What will this be used for?

::: netwerk/test/unit/test_race_cache_network.js:46
(Diff revision 1)
> +    g200Counter++;
> +  }
> +}
> +
> +let gResponseCounter = 0;
> +function initialGet(request, buffer)

Why is this called initialGet when it is used in every test?

::: netwerk/test/unit/test_race_cache_network.js:69
(Diff revision 1)
> +  yield undefined;
> +  equal(gResponseCounter, 1);
> +  equal(g200Counter, 1, "check number of 200 responses");
> +  equal(g304Counter, 0, "check number of 304 responses");
> +
> +  // Checks that response is returned from the cache, after a 302 response.

304 response

::: netwerk/test/unit/test_race_cache_network.js:79
(Diff revision 1)
> +  equal(g200Counter, 1, "check number of 200 responses");
> +  equal(g304Counter, 1, "check number of 304 responses");
> +
> +  // Checks that delaying the response from the cache works.
> +  var channel = make_channel("http://localhost:" + PORT + "/rcwn");
> +  channel.QueryInterface(Components.interfaces.nsIRaceCacheWithNetwork).test_setAsyncOpenURITimeout(1000);

We could also test that the response was delayed at least by the given timeout.
Attachment #8827417 - Flags: review?(michal.novotny) → review-
Comment on attachment 8827418 [details]
Bug 1325081 - Change nsHttpChannel to be able to race network with cache

https://reviewboard.mozilla.org/r/105100/#review108300

::: netwerk/protocol/http/nsHttpChannel.cpp:3717
(Diff revision 1)
>      nsresult rv = NS_OK;
>  
>      LOG(("nsHttpChannel::OnCacheEntryCheck enter [channel=%p entry=%p]",
>          this, entry));
>  
> +    if (mFirstResponseSource == RESPONSE_FROM_NETWORK) {

Is this threadsafe? mFirstResponseSource can be set in OnStartRequest on the main thread while we're checking it here on cache IO thread.
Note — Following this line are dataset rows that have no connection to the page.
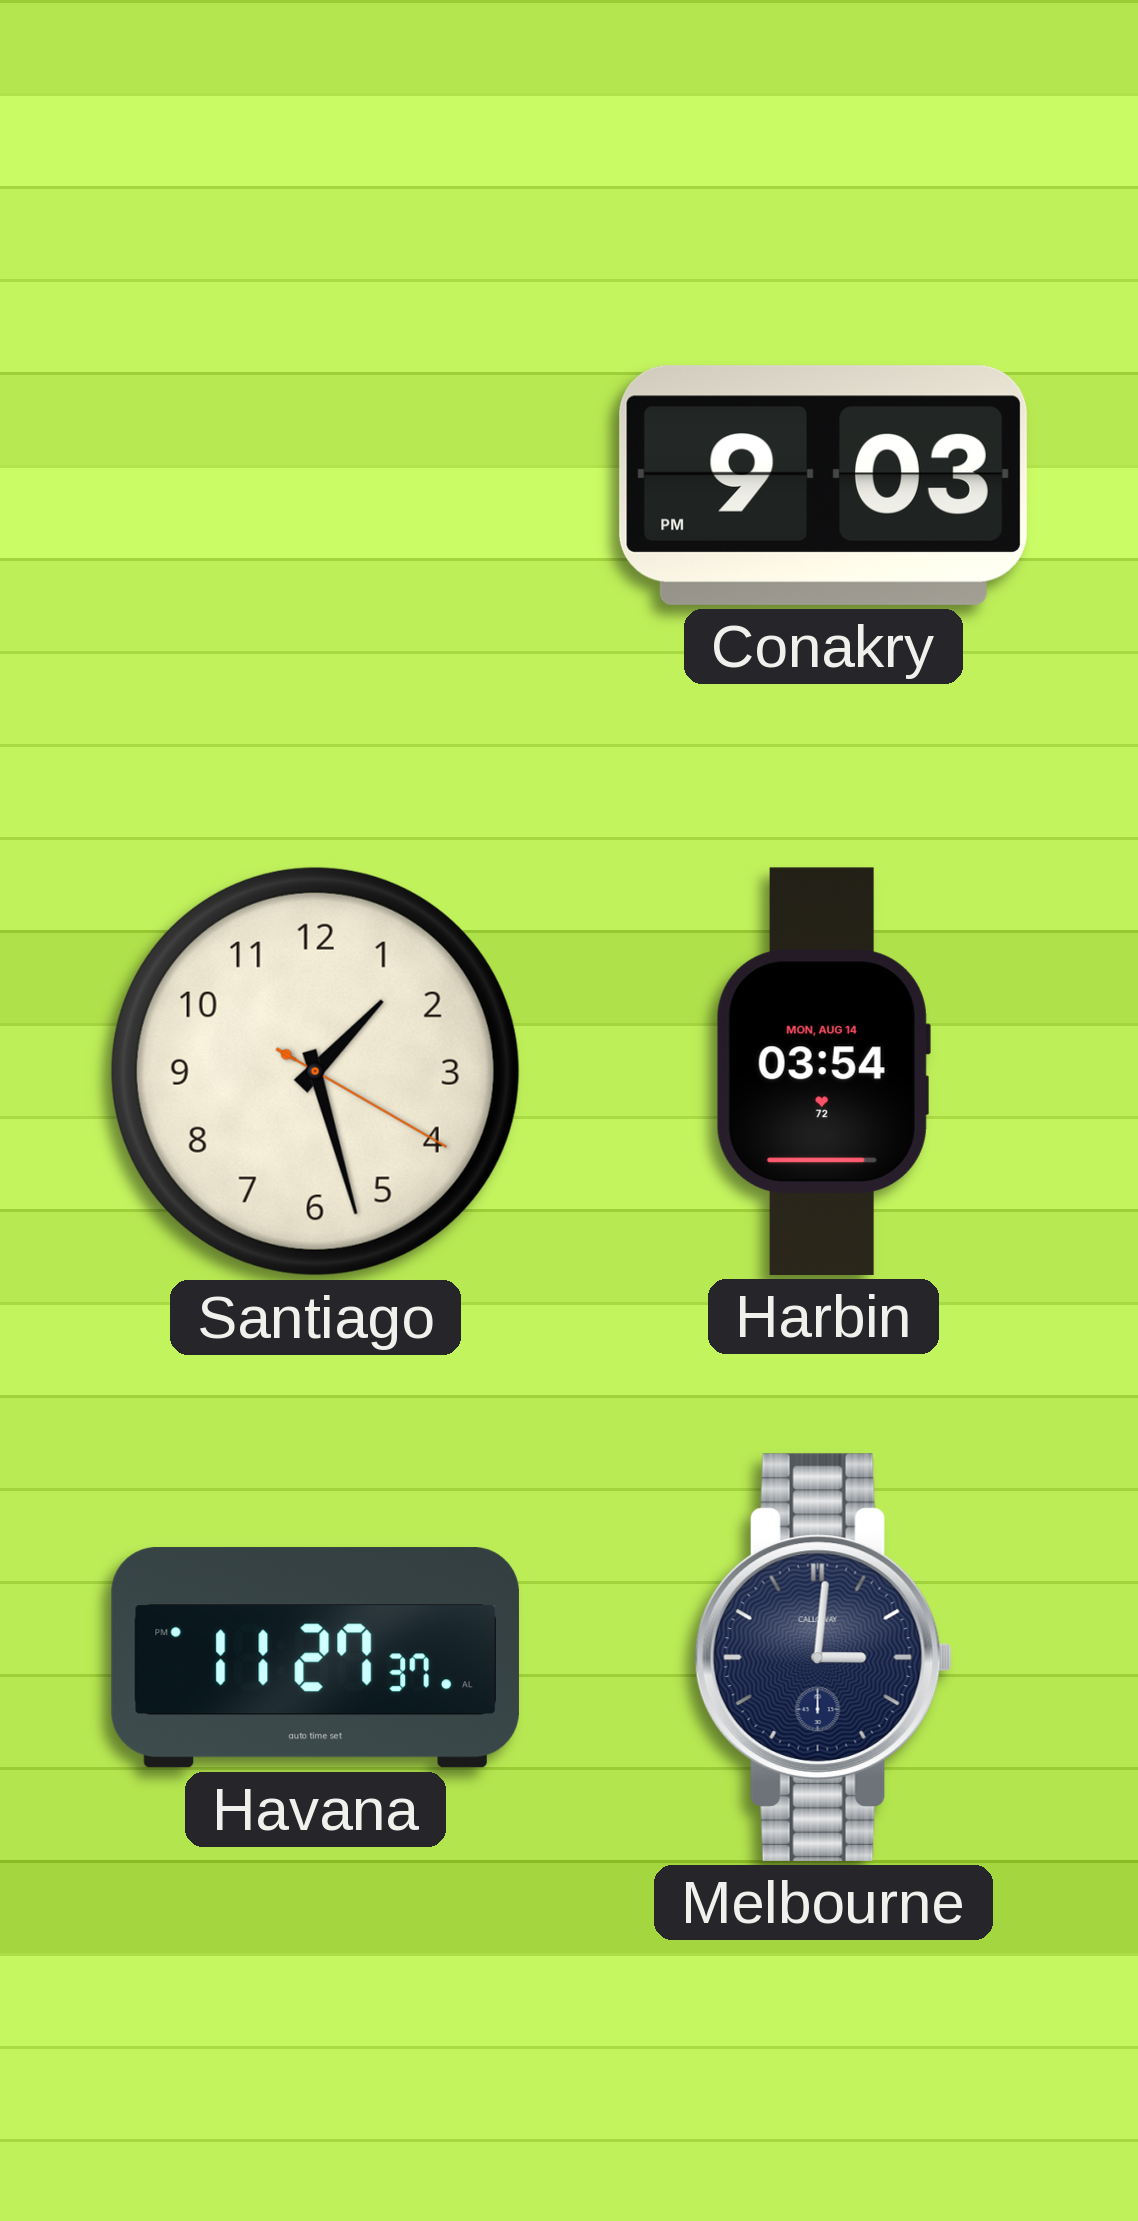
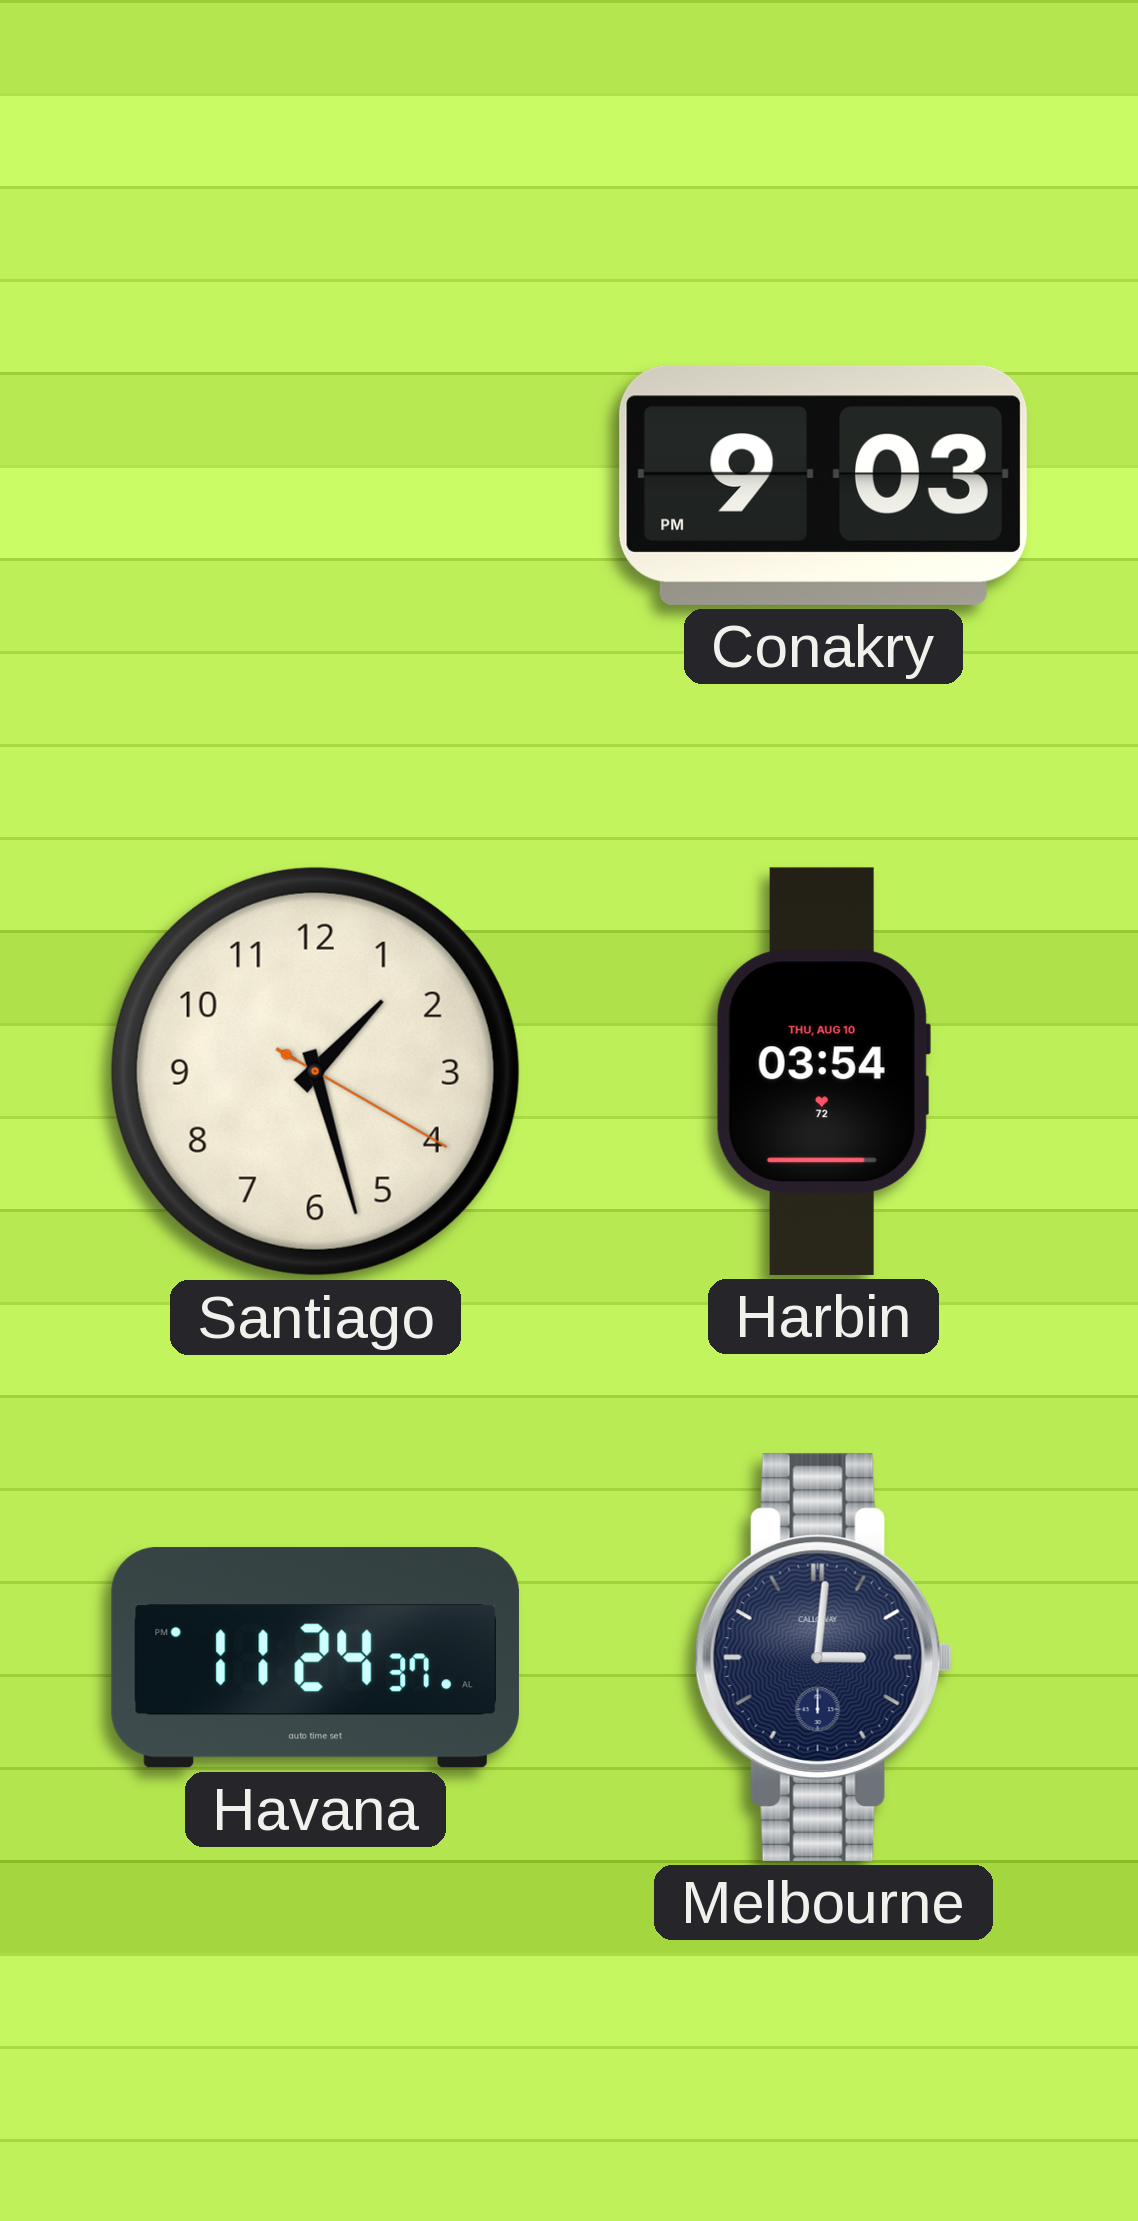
Harbin date: MON, AUG 14 -> THU, AUG 10
Havana: 11:27 -> 11:24
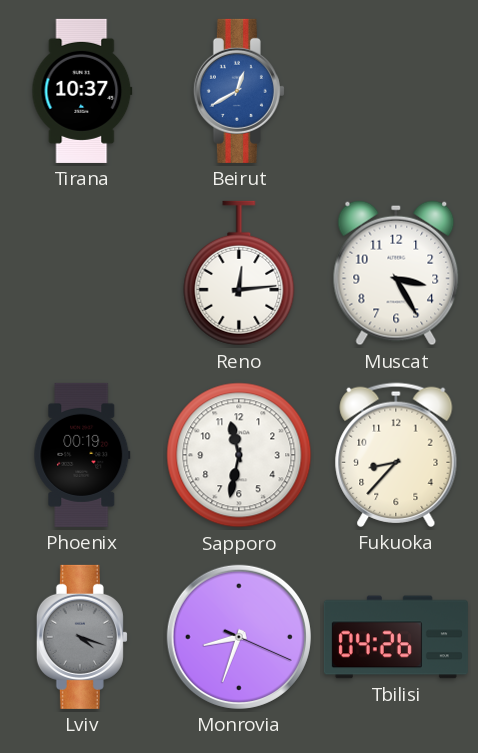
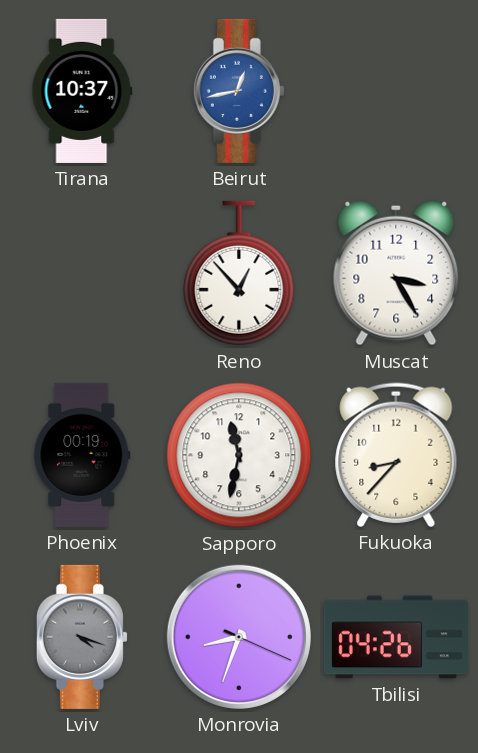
Beirut: 12:40 -> 12:43
Reno: 12:14 -> 12:53
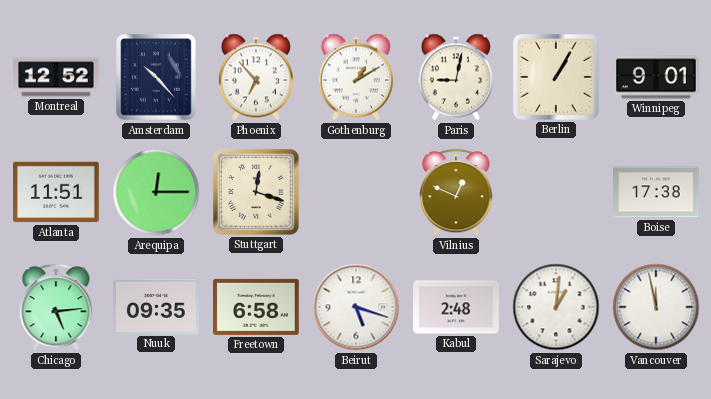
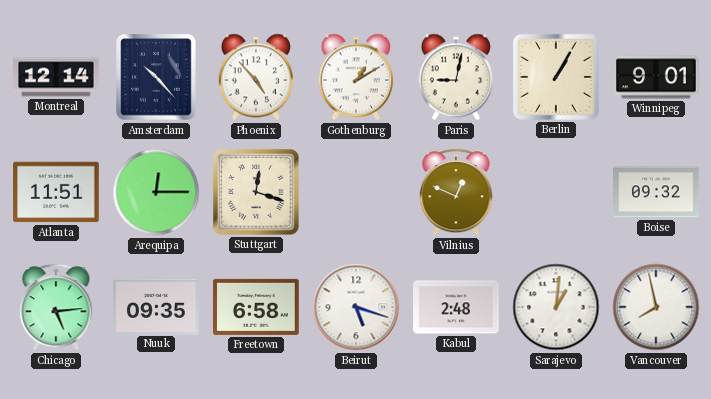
Montreal: 12:52 -> 12:14
Phoenix: 6:53 -> 4:53
Boise: 17:38 -> 09:32
Vancouver: 11:58 -> 7:58
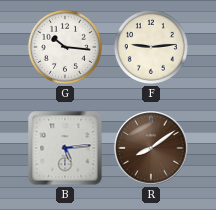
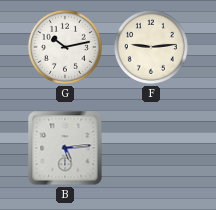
G: 10:16 -> 10:13
R: 8:09 -> none
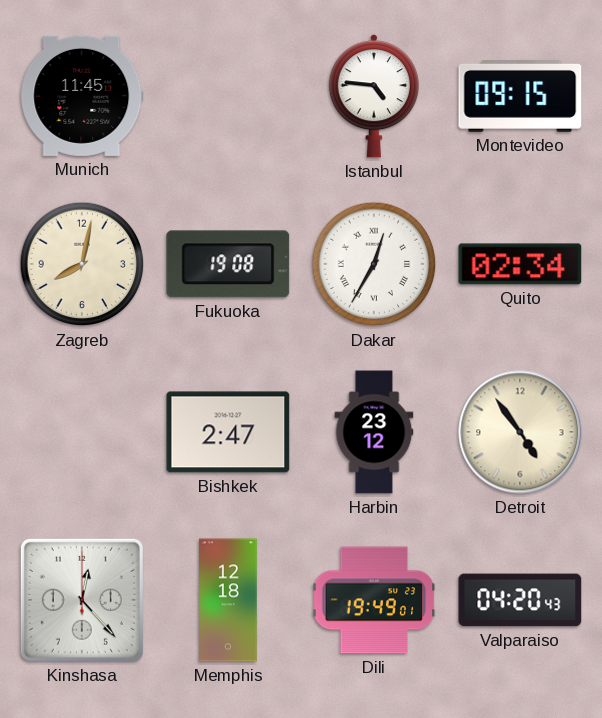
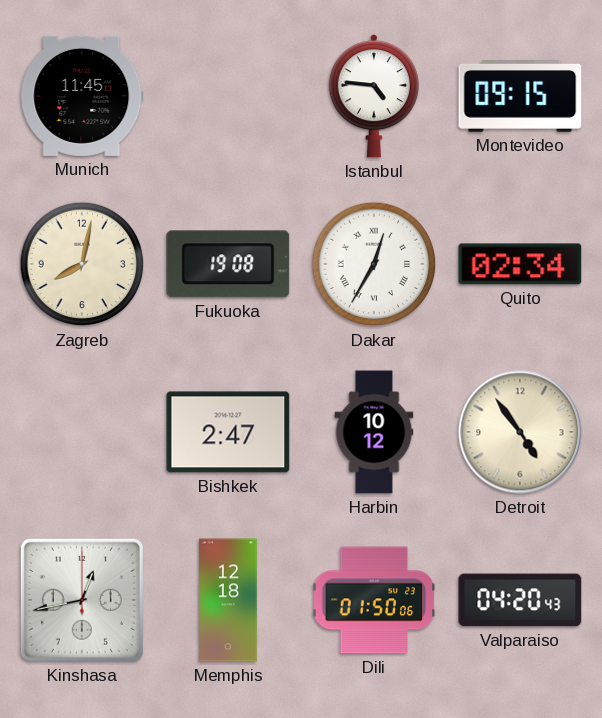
Harbin: 23:12 -> 10:12
Kinshasa: 12:23 -> 12:43
Dili: 19:49 -> 01:50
::: netwerk/protocol/http/nsHttpChannel.cpp:6678
(Diff revision 1)
>      LOG(("nsHttpChannel::OnStopRequest [this=%p request=%p status=%x]\n",
>          this, request, status));
>  
> +    LOG(("OnStopRequest %p requestFromCache: %d mFirstResponseSource: %d\n", this, request == mCachePump, mFirstResponseSource));
> +    MOZ_ASSERT((request == mTransactionPump && mFirstResponseSource == RESPONSE_FROM_NETWORK) ||
> +               (request == mCachePump && mFirstResponseSource == RESPONSE_FROM_CACHE), "We should have the correct source");

I don't think we have mFirstResponseSource always correct. E.g. in OnCacheEntryCheck we set mFirstResponseSource = REPONSE_FROM_CACHE, but network is faster, so OnStartRequest is called with request == mTransactionPump. In this case we miss all the conditions at the beginning of OnStartRequest and serve the content from network, that's OK but mFirstResponseSource stays wrong.
Attachment #8827418 - Flags: review?(michal.novotny) → review-
I managed to get this to pass all of the unit tests. I had a bit of a hard time with partial cache entries, as we get multiple calls to OnStart,OnData and OnStopRequest from both the cache pump and the transaction pump.
I changed mFirstResponseSource to only be set in OnStartRequest.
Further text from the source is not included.